En Colombia, por ejemplo, las autoridades consulares están pidiendo la visa de residente que muy poca gente posee, desechando así el Permiso por Protección Temporal (PPT) que ya ha sido autorizado a más de 2 millones de migrantes venezolanos y que acredita la residencia en el país, según lo reconoce la propia cancillería colombiana.

Repudio internacional

Los hechos más graves tuvieron lugar esta semana, cuando el CNE no admitió la inscripción de María Corina Machado ni tampoco la de Corina Yoris, designada para sustituirla con el consenso de las demás fuerzas agrupadas en la Plataforma Unitaria Democrática. El CNE no dio ninguna explicación para esta doble negativa. 

Lo anterior despertó una fuerte reacción de Estados Unidos,  la Unión Europea y los gobiernos latinoamericanos.  De insistir en su estrategia,  aumentará el aislamiento del gobierno Maduro y se recrudecerán las sanciones ya impuestas por países e instituciones del mundo occidental. De esta manera fracasará el intento de Maduro de congraciarse con la comunidad internacional, precisamente lo que quería lograr   con los Acuerdos de Barbados.

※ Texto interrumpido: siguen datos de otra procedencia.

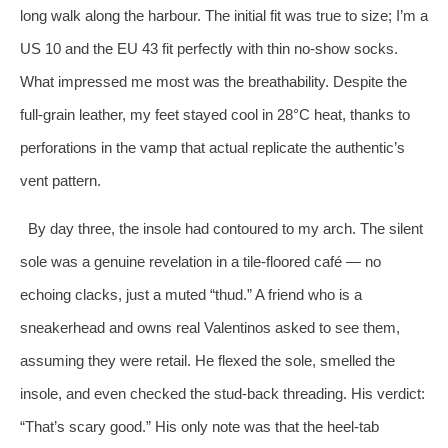
long walk along the harbour. The initial fit was true to size; I’m a
US 10 and the EU 43 fit perfectly with thin no‑show socks.
What impressed me most was the breathability. Despite the
full‑grain leather, my feet stayed cool in 28°C heat, thanks to
perforations in the vamp that actual replicate the authentic’s
vent pattern.
By day three, the insole had contoured to my arch. The silent
sole was a genuine revelation in a tile‑floored café — no
echoing clacks, just a muted “thud.” A friend who is a
sneakerhead and owns real Valentinos asked to see them,
assuming they were retail. He flexed the sole, smelled the
insole, and even checked the stud‑back threading. His verdict:
“That’s scary good.” His only note was that the heel‑tab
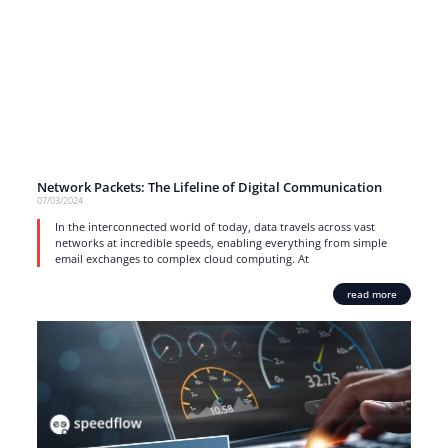
Network Packets: The Lifeline of Digital Communication
07/03/2024
In the interconnected world of today, data travels across vast
networks at incredible speeds, enabling everything from simple
email exchanges to complex cloud computing. At
read more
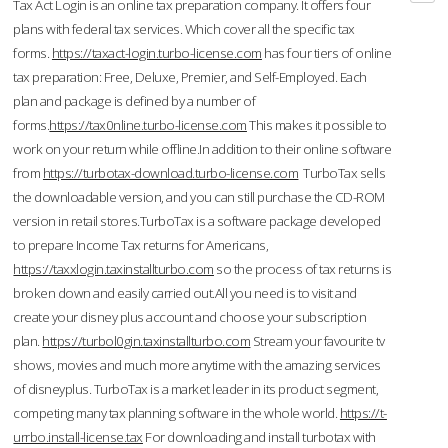
Tax Act Login is an online tax preparation company. It offers four
plans with federal tax services. Which cover all the specific tax
forms.
https://taxact-login.turbo-license.com
has four tiers of online
tax preparation: Free, Deluxe, Premier, and Self-Employed. Each
plan and package is defined by a number of
forms.
https://tax0nline.turbo-license.com
This makes it possible to
work on your return while offline.In addition to their online software
from
https://turbotax-download.turbo-license.com
TurboTax sells
the downloadable version, and you can still purchase the CD-ROM
version in retail stores.TurboTax is a software package developed
to prepare Income Tax returns for Americans,
https://taxxlogin.taxinstallturbo.com
so the process of tax returns is
broken down and easily carried out.All you need is to visit and
create your disney plus account and choose your subscription
plan.
https://turbol0gin.taxinstallturbo.com
Stream your favourite tv
shows, movies and much more anytime with the amazing services
of disneyplus. TurboTax is a market leader in its product segment,
competing many tax planning software in the whole world.
https://t-
urrbo.install-license.tax
For downloading and install turbotax with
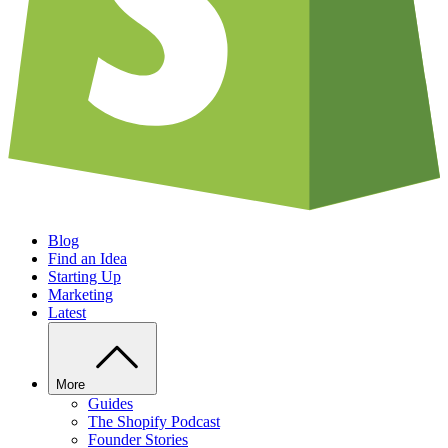
Blog
Find an Idea
Starting Up
Marketing
Latest
More
Guides
The Shopify Podcast
Founder Stories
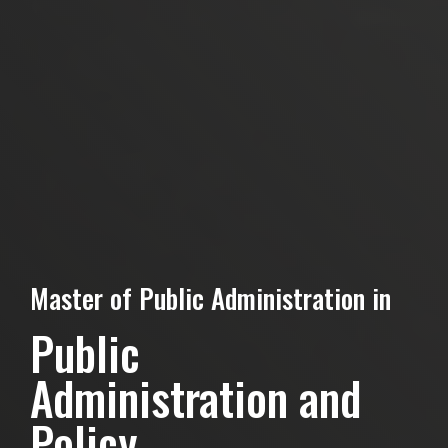
Master of Public Administration in
Public
Administration and
Policy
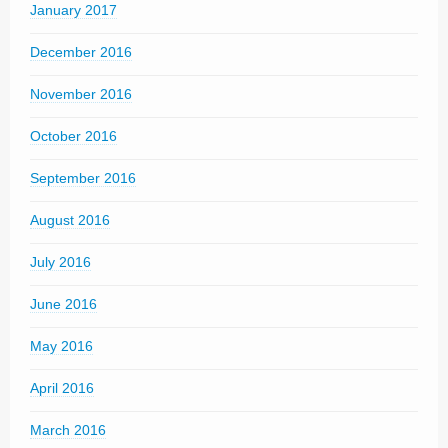
January 2017
December 2016
November 2016
October 2016
September 2016
August 2016
July 2016
June 2016
May 2016
April 2016
March 2016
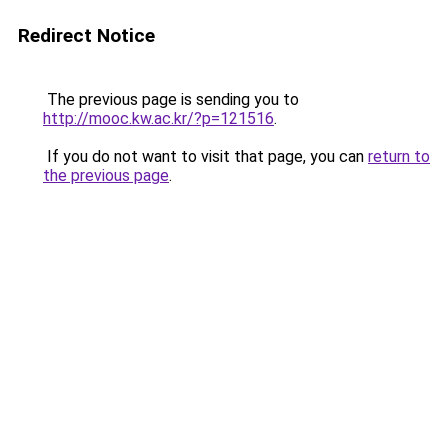
Redirect Notice
The previous page is sending you to
http://mooc.kw.ac.kr/?p=121516
.
If you do not want to visit that page, you can
return to
the previous page
.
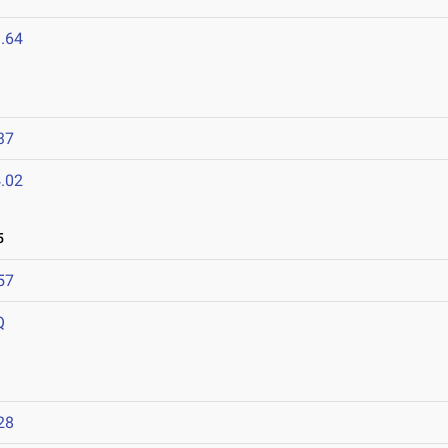
.64
37
.02
5
57
Q
28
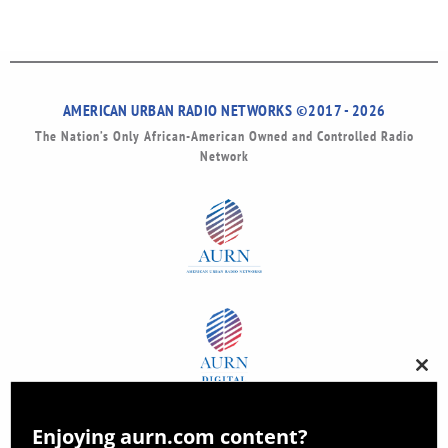
AMERICAN URBAN RADIO NETWORKS ©2017 - 2026
The Nation’s Only African-American Owned and Controlled Radio
Network
Clos
this
modu
Enjoying aurn.com content?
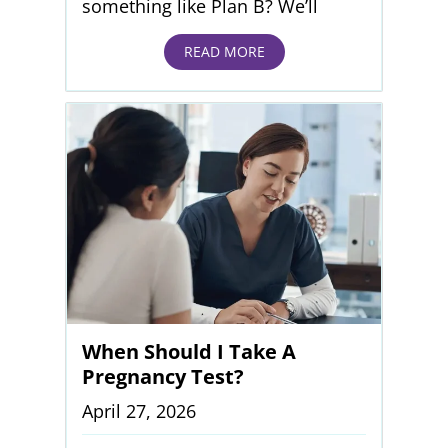
something like Plan B? We’ll
READ MORE
When Should I Take A
Pregnancy Test?
April 27, 2026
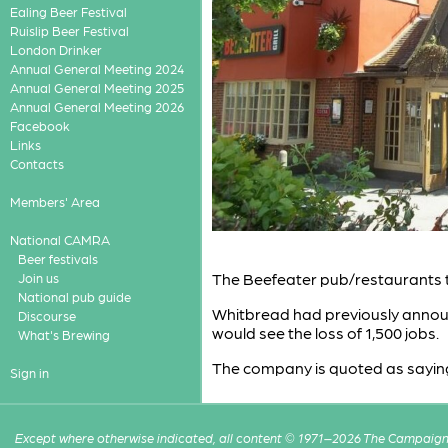
Ealing Beer Festival
Ruislip Beer Festival
London Drinker
Annual General Meeting 2024
Annual General Meeting 2025
Annual General Meeting 2026
Facebook
Links
Contacts
Members' Area
National CAMRA
Beer festivals
The Beefeater pub/restaurants 
Join us
National pub guide
Whitbread had previously announc
Discourse
would see the loss of 1,500 jobs.
What's Brewing
The company is quoted as saying th
Sign in
Except where otherwise indicated, all content © 1971–2026 The Campaign 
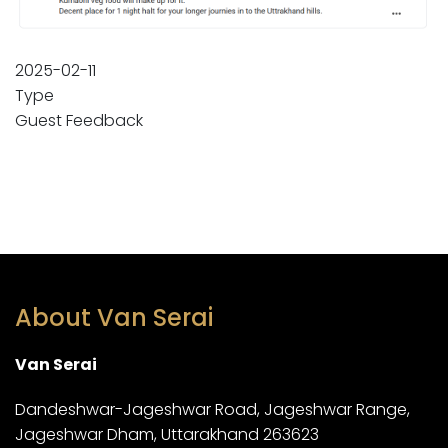
2025-02-11
Type
Guest Feedback
About Van Serai
Van Serai
Dandeshwar-Jageshwar Road, Jageshwar Range,
Jageshwar Dham, Uttarakhand 263623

Hay que destacar las reacciones de los gobiernos de Petro y de Lula, que hasta el momento se habían mantenido muy cautos, tendiendo puentes a Caracas y tratando de llevar adelante una labor de mediación. Ante la arremetida antidemocrática, ellos y el presidente Boric no han tenido más opción que expresar su preocupación, calificando de grave lo que sucede en Venezuela. Nicolás Maduro se les convierte en una papa caliente.

División y abstención 

Maduro sabe, como lo demuestran todas las encuestas, que los venezolanos desean un cambio y que la suya es una candidatura de clara minoría.

Su gobierno venezolano está usando dos estrategias para mantenerse en el poder: dividir a la oposición y desincentivar la participación electoral. Todas las acciones que han emprendido hasta el momento Maduro y sus seguidores van dirigidas en esa dirección, y hasta ahora parecen haber tenido éxito.

De insistir en su estrategia, aumentará el aislamiento del gobierno Maduro y se recrudecerán las sanciones ya impuestas por países e instituciones del mundo occidental. De esta manera fracasará el intento de Maduro de congraciarse con la comunidad internacional

Tras el veto de las candidaturas de Machado y Yoris, que tenían el apoyo unificado de la oposición, ha resurgido la posibilidad de divisiones internas en apoyo de otros varios posibles candidatos. 

Además, el fantasma de la abstención que tanto daño ha hecho en el pasado reaparece como gesto de rechazo a unas elecciones no competitivas.

Ante este panorama la oposición democrática tiene el gran reto de perseverar en la ruta electoral y sortear los obstáculos, tanto los que le pone el gobierno como los que nacen desde dentro de la Plataforma Unitaria Democrática.

Al menos para alcanzar una candidatura unitaria que pueda vencer a la de un gobierno que, más allá de su furia, luce más débil que nunca. Las próximas semanas serán clave para determinar si la oposición venezolana logra este objetivo.